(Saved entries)
· · ·

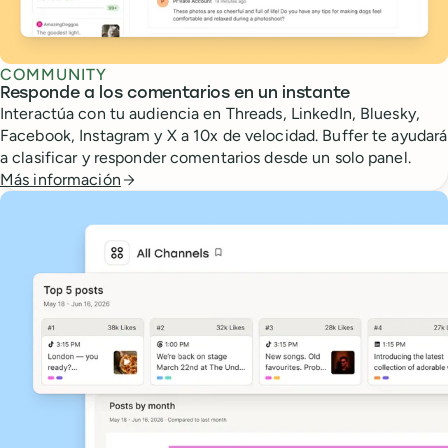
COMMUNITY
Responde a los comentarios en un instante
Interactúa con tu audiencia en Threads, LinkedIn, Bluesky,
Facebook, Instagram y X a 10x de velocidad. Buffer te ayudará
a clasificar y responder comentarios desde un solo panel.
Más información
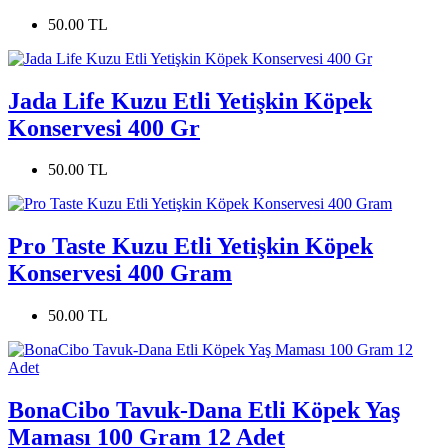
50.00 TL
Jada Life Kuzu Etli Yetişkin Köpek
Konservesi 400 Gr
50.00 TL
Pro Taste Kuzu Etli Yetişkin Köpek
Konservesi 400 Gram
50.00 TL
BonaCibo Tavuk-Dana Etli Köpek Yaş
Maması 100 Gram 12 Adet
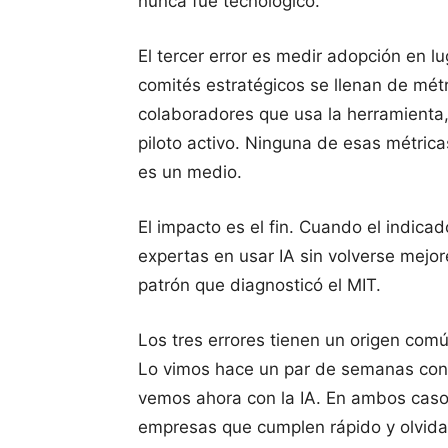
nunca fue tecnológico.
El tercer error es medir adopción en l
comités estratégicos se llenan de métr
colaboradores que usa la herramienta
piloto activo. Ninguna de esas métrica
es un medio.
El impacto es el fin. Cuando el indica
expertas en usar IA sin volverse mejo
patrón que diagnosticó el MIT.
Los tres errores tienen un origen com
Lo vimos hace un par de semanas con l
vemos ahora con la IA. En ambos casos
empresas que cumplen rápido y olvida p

· · ·

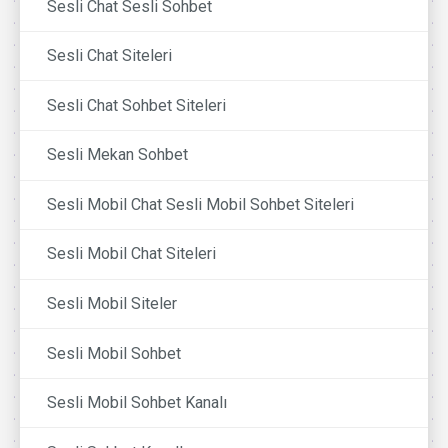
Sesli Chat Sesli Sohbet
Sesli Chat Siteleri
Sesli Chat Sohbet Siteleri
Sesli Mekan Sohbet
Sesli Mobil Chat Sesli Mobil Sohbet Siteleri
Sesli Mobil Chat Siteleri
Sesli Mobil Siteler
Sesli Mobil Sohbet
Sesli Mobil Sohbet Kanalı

· · ·

_EXERCISE OBJECTIVE:_
In the records above, find the line with "Facebook, Instagram y". Print exactly from there through the line with "empresas que cumplen rápido y olvida p", minus the pictures.

_ANSWER:_
Facebook, Instagram y X a 10x de velocidad. Buffer te ayudará
a clasificar y responder comentarios desde un solo panel.
Más información
50.00 TL
Jada Life Kuzu Etli Yetişkin Köpek
Konservesi 400 Gr
50.00 TL
Pro Taste Kuzu Etli Yetişkin Köpek
Konservesi 400 Gram
50.00 TL
BonaCibo Tavuk-Dana Etli Köpek Yaş
Maması 100 Gram 12 Adet
nunca fue tecnológico.
El tercer error es medir adopción en l
comités estratégicos se llenan de métr
colaboradores que usa la herramienta
piloto activo. Ninguna de esas métrica
es un medio.
El impacto es el fin. Cuando el indica
expertas en usar IA sin volverse mejo
patrón que diagnosticó el MIT.
Los tres errores tienen un origen com
Lo vimos hace un par de semanas con l
vemos ahora con la IA. En ambos casos
empresas que cumplen rápido y olvida p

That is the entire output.